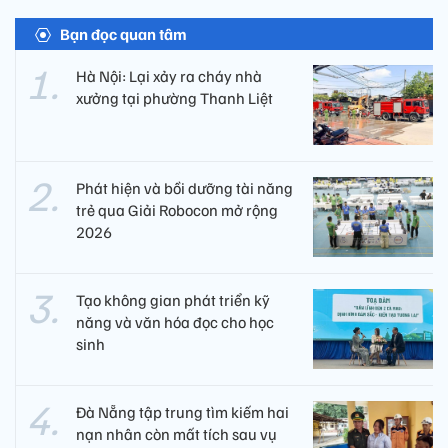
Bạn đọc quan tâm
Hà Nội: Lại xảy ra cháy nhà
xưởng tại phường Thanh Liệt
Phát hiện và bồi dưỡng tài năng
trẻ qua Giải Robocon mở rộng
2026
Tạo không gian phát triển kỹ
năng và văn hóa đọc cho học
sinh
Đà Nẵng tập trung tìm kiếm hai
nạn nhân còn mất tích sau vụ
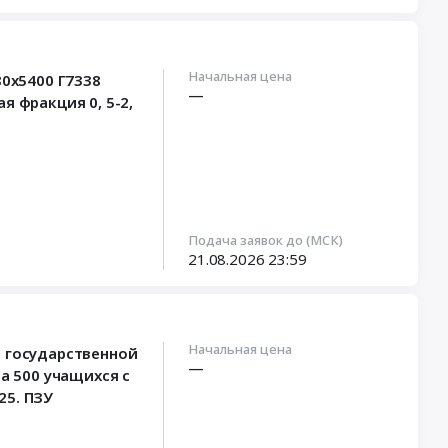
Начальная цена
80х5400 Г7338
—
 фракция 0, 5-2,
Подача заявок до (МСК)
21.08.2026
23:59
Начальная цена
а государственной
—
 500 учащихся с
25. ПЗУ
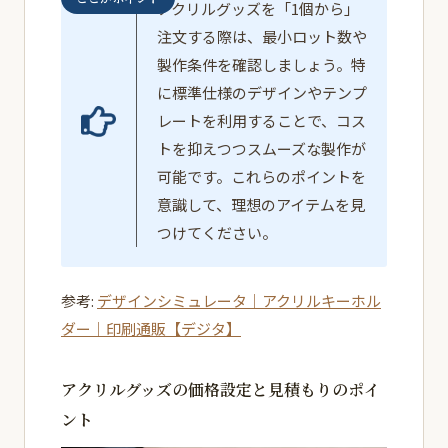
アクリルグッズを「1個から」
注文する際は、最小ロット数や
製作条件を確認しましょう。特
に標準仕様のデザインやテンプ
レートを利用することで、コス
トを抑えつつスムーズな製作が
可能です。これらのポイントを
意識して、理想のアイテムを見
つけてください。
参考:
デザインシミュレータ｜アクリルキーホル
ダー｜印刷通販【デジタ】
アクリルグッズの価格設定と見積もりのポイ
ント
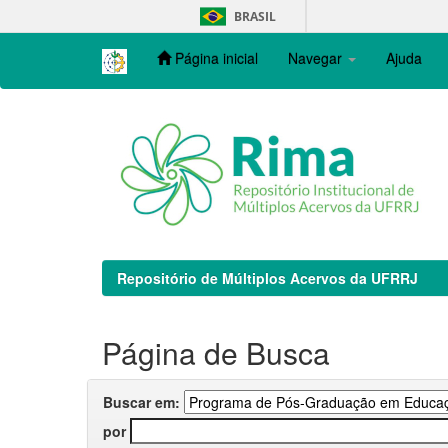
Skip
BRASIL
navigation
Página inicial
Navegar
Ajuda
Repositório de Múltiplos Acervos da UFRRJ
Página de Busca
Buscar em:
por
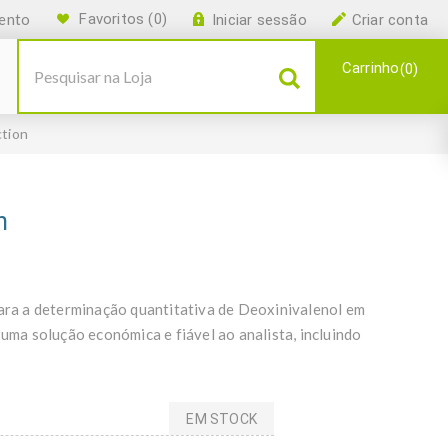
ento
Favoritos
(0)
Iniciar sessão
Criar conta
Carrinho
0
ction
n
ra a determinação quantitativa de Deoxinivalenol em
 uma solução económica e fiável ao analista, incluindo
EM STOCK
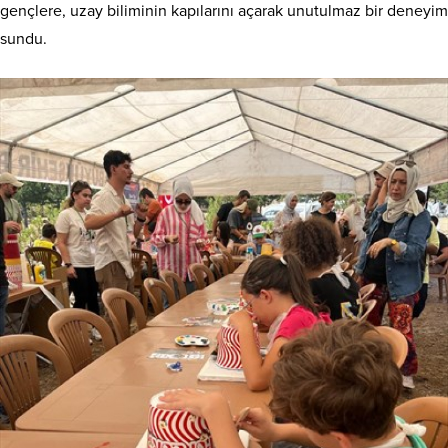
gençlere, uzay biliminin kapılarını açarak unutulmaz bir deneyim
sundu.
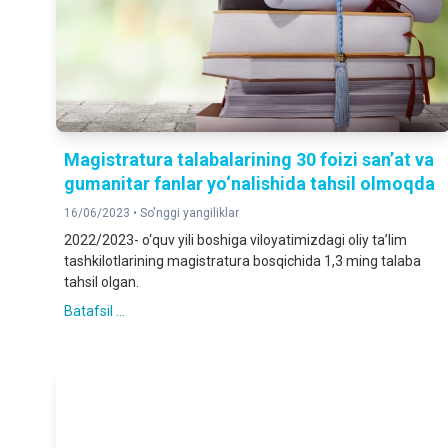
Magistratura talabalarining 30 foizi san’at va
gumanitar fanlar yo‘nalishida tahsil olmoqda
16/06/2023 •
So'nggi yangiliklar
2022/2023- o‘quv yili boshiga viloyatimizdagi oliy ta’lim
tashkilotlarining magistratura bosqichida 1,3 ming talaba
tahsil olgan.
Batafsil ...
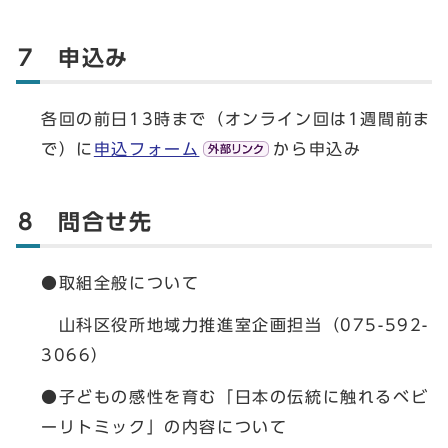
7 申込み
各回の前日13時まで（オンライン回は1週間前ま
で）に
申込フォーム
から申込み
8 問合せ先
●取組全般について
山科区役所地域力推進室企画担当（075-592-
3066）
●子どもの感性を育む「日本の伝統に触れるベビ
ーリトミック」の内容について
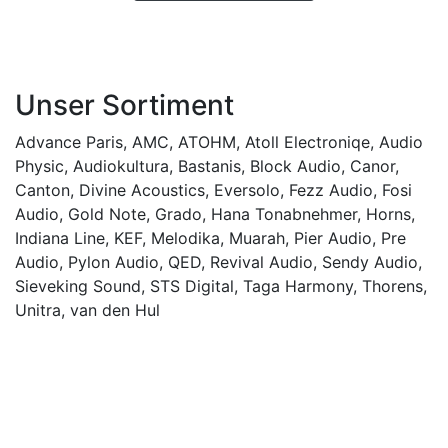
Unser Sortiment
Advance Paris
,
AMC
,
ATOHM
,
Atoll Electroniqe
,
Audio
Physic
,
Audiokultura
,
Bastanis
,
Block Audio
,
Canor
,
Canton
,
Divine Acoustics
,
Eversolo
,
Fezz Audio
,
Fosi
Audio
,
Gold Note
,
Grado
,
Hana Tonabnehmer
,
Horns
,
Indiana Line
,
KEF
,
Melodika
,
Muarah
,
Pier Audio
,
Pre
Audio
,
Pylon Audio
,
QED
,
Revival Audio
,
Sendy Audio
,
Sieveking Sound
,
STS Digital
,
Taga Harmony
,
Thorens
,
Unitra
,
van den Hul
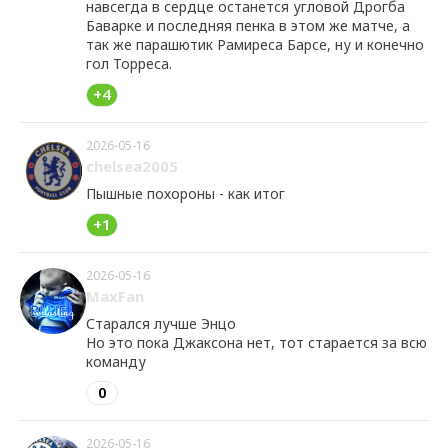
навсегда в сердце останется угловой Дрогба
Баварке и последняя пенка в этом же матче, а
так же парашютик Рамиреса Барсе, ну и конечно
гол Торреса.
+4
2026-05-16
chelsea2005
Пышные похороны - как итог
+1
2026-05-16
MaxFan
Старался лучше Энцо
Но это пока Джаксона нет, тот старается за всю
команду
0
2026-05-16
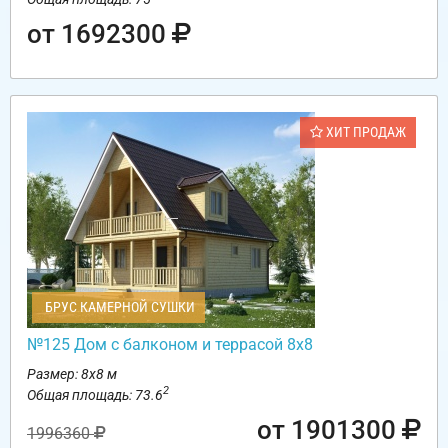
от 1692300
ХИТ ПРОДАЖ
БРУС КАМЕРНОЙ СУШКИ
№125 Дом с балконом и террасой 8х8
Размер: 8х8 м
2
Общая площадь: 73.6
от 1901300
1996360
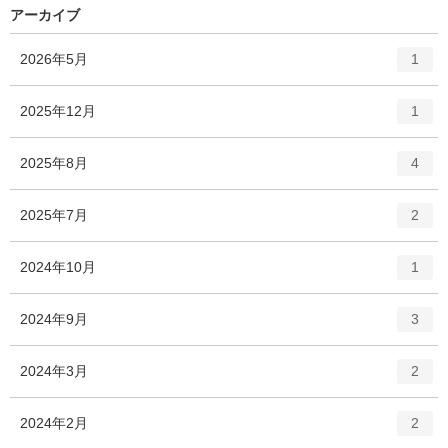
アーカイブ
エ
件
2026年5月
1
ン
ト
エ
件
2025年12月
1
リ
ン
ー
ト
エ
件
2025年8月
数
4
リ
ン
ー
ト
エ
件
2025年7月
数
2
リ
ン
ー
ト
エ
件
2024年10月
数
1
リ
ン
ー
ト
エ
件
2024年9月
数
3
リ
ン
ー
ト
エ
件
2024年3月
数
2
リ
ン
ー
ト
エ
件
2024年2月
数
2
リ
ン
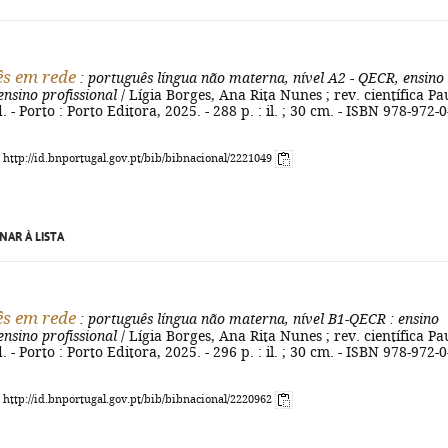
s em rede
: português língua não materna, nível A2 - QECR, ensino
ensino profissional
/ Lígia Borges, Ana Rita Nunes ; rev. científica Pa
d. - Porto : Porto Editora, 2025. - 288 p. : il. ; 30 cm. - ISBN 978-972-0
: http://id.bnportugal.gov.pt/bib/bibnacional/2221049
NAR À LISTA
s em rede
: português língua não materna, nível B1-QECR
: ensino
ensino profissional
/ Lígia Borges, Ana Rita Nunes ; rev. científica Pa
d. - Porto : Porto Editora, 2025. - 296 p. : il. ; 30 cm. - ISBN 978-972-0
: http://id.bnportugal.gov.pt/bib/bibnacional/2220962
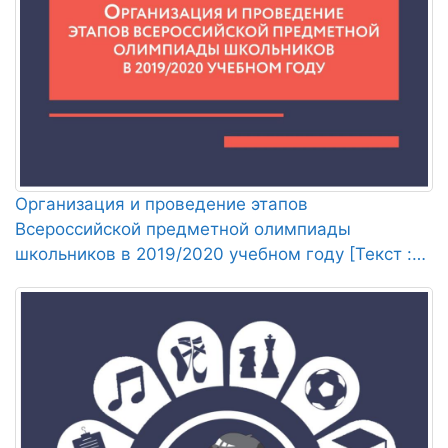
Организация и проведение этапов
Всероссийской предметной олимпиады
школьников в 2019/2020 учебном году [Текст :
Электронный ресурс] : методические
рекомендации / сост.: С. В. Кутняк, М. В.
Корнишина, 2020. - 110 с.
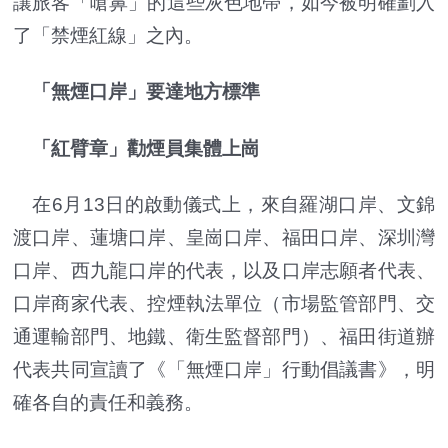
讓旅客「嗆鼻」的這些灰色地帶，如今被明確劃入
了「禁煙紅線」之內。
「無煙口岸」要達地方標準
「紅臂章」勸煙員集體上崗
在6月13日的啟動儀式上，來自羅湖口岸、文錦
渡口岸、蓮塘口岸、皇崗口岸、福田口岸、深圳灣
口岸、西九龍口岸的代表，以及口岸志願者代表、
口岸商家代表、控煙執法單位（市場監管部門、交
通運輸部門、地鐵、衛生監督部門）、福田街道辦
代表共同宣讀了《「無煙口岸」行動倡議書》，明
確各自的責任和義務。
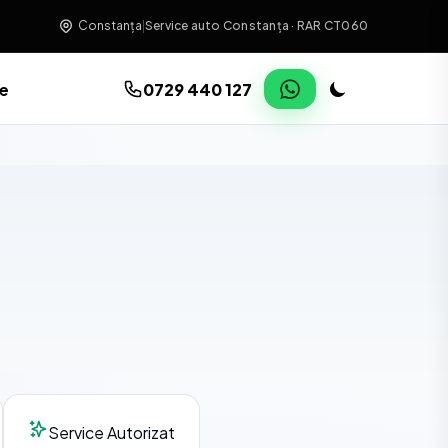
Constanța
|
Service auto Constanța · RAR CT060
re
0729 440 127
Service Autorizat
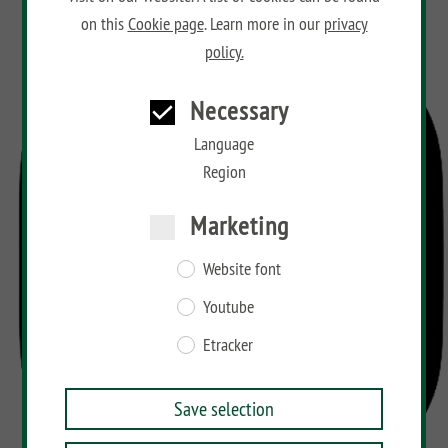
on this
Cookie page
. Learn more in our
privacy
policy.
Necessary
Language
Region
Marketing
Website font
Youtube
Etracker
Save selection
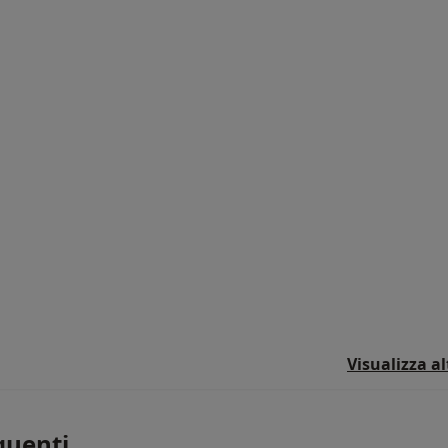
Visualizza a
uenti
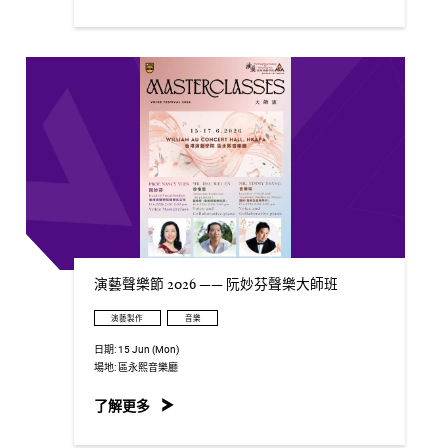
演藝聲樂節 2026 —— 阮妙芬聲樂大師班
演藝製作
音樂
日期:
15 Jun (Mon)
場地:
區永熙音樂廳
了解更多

-*-

TASK INSTRUCTIONS: Except for the pictures, write the data out exactly.

COMPLETED TASK:
Bạn đọc quan tâm
Hà Nội: Lại xảy ra cháy nhà
xưởng tại phường Thanh Liệt
Phát hiện và bồi dưỡng tài năng
trẻ qua Giải Robocon mở rộng
2026
Tạo không gian phát triển kỹ
năng và văn hóa đọc cho học
sinh
Đà Nẵng tập trung tìm kiếm hai
nạn nhân còn mất tích sau vụ
Начальная цена
80х5400 Г7338
—
 фракция 0, 5-2,
Подача заявок до (МСК)
21.08.2026
23:59
Начальная цена
а государственной
—
 500 учащихся с
25. ПЗУ
アクリルグッズを「1個から」
注文する際は、最小ロット数や
製作条件を確認しましょう。特
に標準仕様のデザインやテンプ
レートを利用することで、コス
トを抑えつつスムーズな製作が
可能です。これらのポイントを
意識して、理想のアイテムを見
つけてください。
参考:
デザインシミュレータ｜アクリルキーホル
ダー｜印刷通販【デジタ】
アクリルグッズの価格設定と見積もりのポイ
ント
Skip
BRASIL
navigation
Página inicial
Navegar
Ajuda
Repositório de Múltiplos Acervos da UFRRJ
Página de Busca
Buscar em:
por
ento
Favoritos
(0)
Iniciar sessão
Criar conta
Carrinho
0
ction
n
ra a determinação quantitativa de Deoxinivalenol em
 uma solução económica e fiável ao analista, incluindo
EM STOCK
gençlere, uzay biliminin kapılarını açarak unutulmaz bir deneyim
sundu.
Magistratura talabalarining 30 foizi san’at va
gumanitar fanlar yo‘nalishida tahsil olmoqda
16/06/2023 •
So'nggi yangiliklar
2022/2023- o‘quv yili boshiga viloyatimizdagi oliy ta’lim
tashkilotlarining magistratura bosqichida 1,3 ming talaba
tahsil olgan.
Batafsil ...
7 申込み
各回の前日13時まで（オンライン回は1週間前ま
で）に
申込フォーム
から申込み
8 問合せ先
●取組全般について
山科区役所地域力推進室企画担当（075-592-
3066）
●子どもの感性を育む「日本の伝統に触れるベビ
ーリトミック」の内容について
Unser Sortiment
Advance Paris
,
AMC
,
ATOHM
,
Atoll Electroniqe
,
Audio
Physic
,
Audiokultura
,
Bastanis
,
Block Audio
,
Canor
,
Canton
,
Divine Acoustics
,
Eversolo
,
Fezz Audio
,
Fosi
Audio
,
Gold Note
,
Grado
,
Hana Tonabnehmer
,
Horns
,
Indiana Line
,
KEF
,
Melodika
,
Muarah
,
Pier Audio
,
Pre
Audio
,
Pylon Audio
,
QED
,
Revival Audio
,
Sendy Audio
,
Sieveking Sound
,
STS Digital
,
Taga Harmony
,
Thorens
,
Unitra
,
van den Hul
навсегда в сердце останется угловой Дрогба
Баварке и последняя пенка в этом же матче, а
так же парашютик Рамиреса Барсе, ну и конечно
гол Торреса.
+4
2026-05-16
chelsea2005
Пышные похороны - как итог
+1
2026-05-16
MaxFan
Старался лучше Энцо
Но это пока Джаксона нет, тот старается за всю
команду
0
2026-05-16
от 1692300
ХИТ ПРОДАЖ
БРУС КАМЕРНОЙ СУШКИ
№125 Дом с балконом и террасой 8х8
Размер: 8х8 м
2
Общая площадь: 73.6
от 1901300
1996360
アーカイブ
エ
件
2026年5月
1
ン
ト
エ
件
2025年12月
1
リ
ン
ー
ト
エ
件
2025年8月
数
4
リ
ン
ー
ト
エ
件
2025年7月
数
2
リ
ン
ー
ト
エ
件
2024年10月
数
1
リ
ン
ー
ト
エ
件
2024年9月
数
3
リ
ン
ー
ト
エ
件
2024年3月
数
2
リ
ン
ー
ト
エ
件
2024年2月
数
2
リ
ン
s em rede
: português língua não materna, nível A2 - QECR, ensino
ensino profissional
/ Lígia Borges, Ana Rita Nunes ; rev. científica Pa
d. - Porto : Porto Editora, 2025. - 288 p. : il. ; 30 cm. - ISBN 978-972-0
: http://id.bnportugal.gov.pt/bib/bibnacional/2221049
NAR À LISTA
s em rede
: português língua não materna, nível B1-QECR
: ensino
ensino profissional
/ Lígia Borges, Ana Rita Nunes ; rev. científica Pa
d. - Porto : Porto Editora, 2025. - 296 p. : il. ; 30 cm. - ISBN 978-972-0
: http://id.bnportugal.gov.pt/bib/bibnacional/2220962
Организация и проведение этапов
Всероссийской предметной олимпиады
школьников в 2019/2020 учебном году [Текст :
Электронный ресурс] : методические
рекомендации / сост.: С. В. Кутняк, М. В.
Корнишина, 2020. - 110 с.
讓旅客「嗆鼻」的這些灰色地帶，如今被明確劃入
了「禁煙紅線」之內。
「無煙口岸」要達地方標準
「紅臂章」勸煙員集體上崗
在6月13日的啟動儀式上，來自羅湖口岸、文錦
渡口岸、蓮塘口岸、皇崗口岸、福田口岸、深圳灣
口岸、西九龍口岸的代表，以及口岸志願者代表、
口岸商家代表、控煙執法單位（市場監管部門、交
通運輸部門、地鐵、衛生監督部門）、福田街道辦
代表共同宣讀了《「無煙口岸」行動倡議書》，明
確各自的責任和義務。
Constanța
|
Service auto Constanța · RAR CT060
re
0729 440 127
Service Autorizat
on this
Cookie page
. Learn more in our
privacy
policy.
Necessary
Language
Region
Marketing
Website font
Youtube
Etracker
Save selection
Visualizza a
uenti
演藝聲樂節 2026 —— 阮妙芬聲樂大師班
演藝製作
音樂
日期:
15 Jun (Mon)
場地:
區永熙音樂廳
了解更多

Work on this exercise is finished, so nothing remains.